Work your way up the tree
Put the largest baubles at the bottom of the tree and work your way up with smaller ones to the top. Our latest decoration we have is made from a loo paper roll (!). It’s amazing what you can create and then spray with a metallic paint that co-ordinates with your theme.
We also get together with our children and a best friend or two to make mantelpiece arrangements, celebrating the occasion with a cup of tea or glass of wine as we work. Cut Nordic pine branches make a good basis for wreaths. They are also a very simple way of decorating a mantelpiece if you don’t want to go to the trouble of doing an arrangement in an oasis. Just add baubles and lighting to make it look festive.

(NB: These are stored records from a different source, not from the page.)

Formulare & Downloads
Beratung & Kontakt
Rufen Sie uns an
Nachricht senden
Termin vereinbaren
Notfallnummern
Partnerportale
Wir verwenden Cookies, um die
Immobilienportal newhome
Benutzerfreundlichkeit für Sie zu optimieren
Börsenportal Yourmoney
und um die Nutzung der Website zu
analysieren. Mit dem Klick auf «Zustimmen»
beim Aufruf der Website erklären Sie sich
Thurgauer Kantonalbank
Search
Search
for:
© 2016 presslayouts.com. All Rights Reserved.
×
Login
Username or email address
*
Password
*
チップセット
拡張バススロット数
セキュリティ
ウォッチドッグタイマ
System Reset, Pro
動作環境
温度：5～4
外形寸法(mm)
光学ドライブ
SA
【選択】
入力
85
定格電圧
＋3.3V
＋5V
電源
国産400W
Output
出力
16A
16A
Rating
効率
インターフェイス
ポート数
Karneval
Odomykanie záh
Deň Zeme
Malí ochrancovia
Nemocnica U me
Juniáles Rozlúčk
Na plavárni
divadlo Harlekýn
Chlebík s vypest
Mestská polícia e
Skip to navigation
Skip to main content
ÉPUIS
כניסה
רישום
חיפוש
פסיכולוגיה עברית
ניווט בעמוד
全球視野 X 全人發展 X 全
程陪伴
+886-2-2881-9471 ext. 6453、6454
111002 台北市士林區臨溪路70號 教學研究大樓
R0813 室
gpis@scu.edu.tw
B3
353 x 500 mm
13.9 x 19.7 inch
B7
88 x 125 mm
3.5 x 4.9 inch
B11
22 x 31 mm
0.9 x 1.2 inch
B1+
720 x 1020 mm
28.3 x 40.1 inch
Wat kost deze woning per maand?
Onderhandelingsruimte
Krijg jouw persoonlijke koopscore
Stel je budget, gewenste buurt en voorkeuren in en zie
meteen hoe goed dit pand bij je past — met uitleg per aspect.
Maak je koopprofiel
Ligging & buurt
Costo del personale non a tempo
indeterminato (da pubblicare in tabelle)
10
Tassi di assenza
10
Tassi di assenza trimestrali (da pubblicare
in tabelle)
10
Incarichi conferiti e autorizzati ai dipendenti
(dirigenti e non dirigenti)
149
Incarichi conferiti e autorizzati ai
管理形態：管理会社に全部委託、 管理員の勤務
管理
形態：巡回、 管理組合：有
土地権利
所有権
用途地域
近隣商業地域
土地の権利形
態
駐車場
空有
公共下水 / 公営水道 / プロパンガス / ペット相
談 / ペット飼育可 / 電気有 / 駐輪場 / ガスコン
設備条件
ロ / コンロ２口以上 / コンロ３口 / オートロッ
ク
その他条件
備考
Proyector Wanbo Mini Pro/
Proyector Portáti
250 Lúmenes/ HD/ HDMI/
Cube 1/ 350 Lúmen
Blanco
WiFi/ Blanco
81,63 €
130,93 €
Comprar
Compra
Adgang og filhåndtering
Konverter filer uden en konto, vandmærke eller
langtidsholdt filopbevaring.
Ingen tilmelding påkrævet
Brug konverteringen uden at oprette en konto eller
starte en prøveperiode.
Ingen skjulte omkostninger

Don’t forget to make the exterior of your house look fun too with a wreath on your front door. But also topiarised plants outside like box or bay look wonderful lit with solar outdoor lights. Or you could let your shrubs do the talking for you, like Photinia Red Robin which has lovely flame red leaves.
Or the rest of the house
Bases are important in decorating your house to look stylish at Christmas. All sorts of options are now available from baskets through to solid round metal bases. We also have come across a lovely idea of putting a tiny tree in a pot and placing it on a bedside table, coffee table or somewhere else that looks eye-catching in the house. We have a hall cupboard that works well dressed with a tiny tree in pretty tub.